I have recently been involved with a couple of projects that have given me time to research design concerned with war and remembrance. One of these is International Bomber Command Centre – a project that once complete will provide a world-class facility to serve as a point for recognition, remembrance and reconciliation for those in Lincolnshire and further afield who lost their lives during World War II. It is fitting that today I find myself looking at the typography used on the 9/11 Memorial in New York entitled “Reflecting Absence” among others. The importance of finding or designing an appropriate typeface that fits both the gravity of the events and suitability to the surroundings of a public piece of work, coupled with its intended function – to give information and be readable, has led interestingly to two avenues of design thinking.

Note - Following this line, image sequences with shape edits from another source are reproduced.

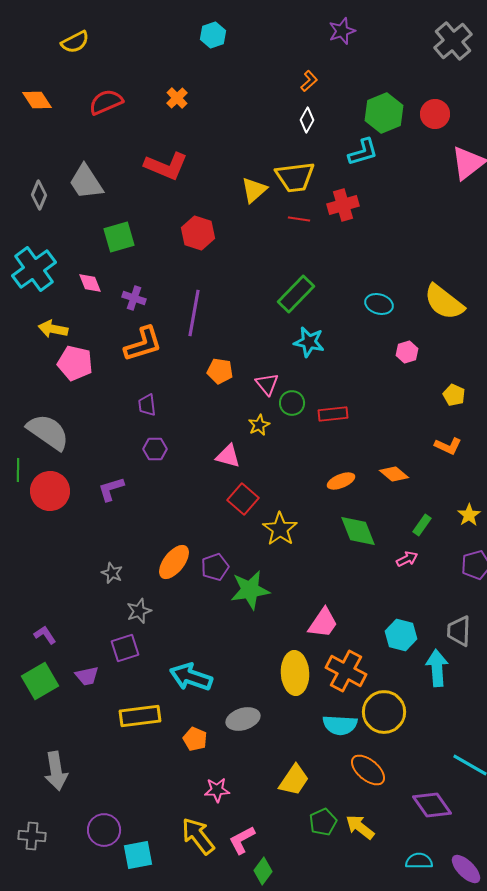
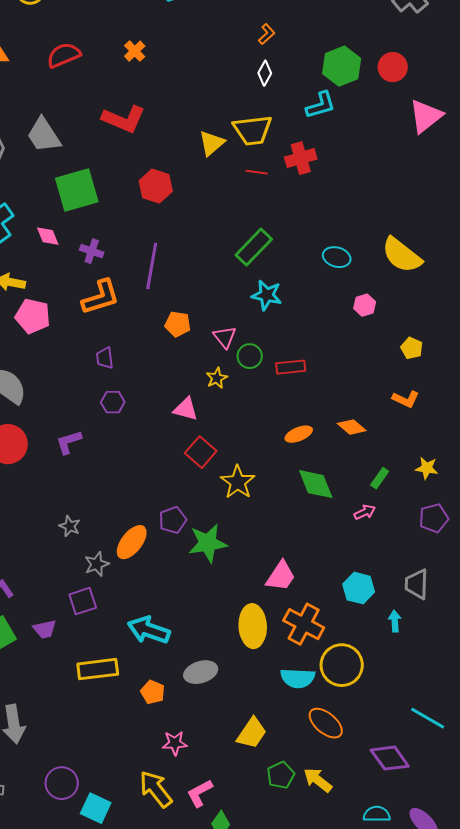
green square: (119, 237) -> (77, 190), size x1.4
yellow star: (469, 515) -> (427, 468), turned -30
orange ellipse: (174, 562) -> (132, 542), moved
cyan arrow: (437, 668) -> (395, 621), size x0.6
cyan square: (138, 855) -> (96, 808), turned 36

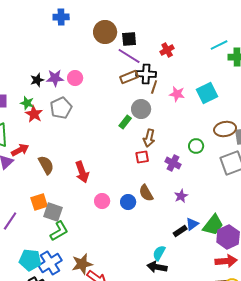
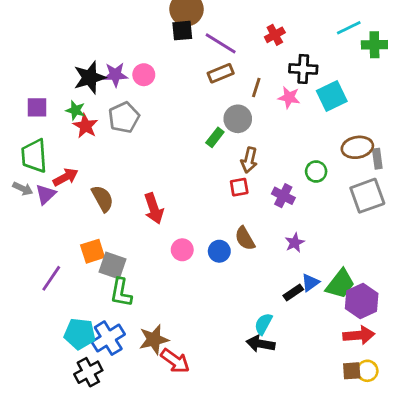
black square: (129, 39) -> (182, 31), moved
black cross: (146, 74) -> (303, 69), moved
black star: (37, 80) -> (90, 78), size x1.6
green L-shape: (59, 231) -> (121, 293), turned 130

With the 9/11 memorial and the Vietnam Memorial in Washington, the font Optima – designed by the legendary typographer Hermann Zapf – has been used as it is a clear, classic and well proportioned typeface that can easily be read. The typographer Phil Baines has taken another direction with the font he designed for the 7/7 memorial in London, taking inspiration from the 19th Century, un-tutored sign makers’ sans-serif seen on buildings around the city to produce a font that has a direct link to the surroundings and therefore personalises a fitting monument to an event that had a very direct and profound effect on many individual people.
Typography has a deep and personal effect on the way we understand and relate to language and communication and I look forward to being involved with many more projects that give me such insights into how this bridge is created so effectively.
Today our thoughts are with those who have been directly and indirectly effected by these events.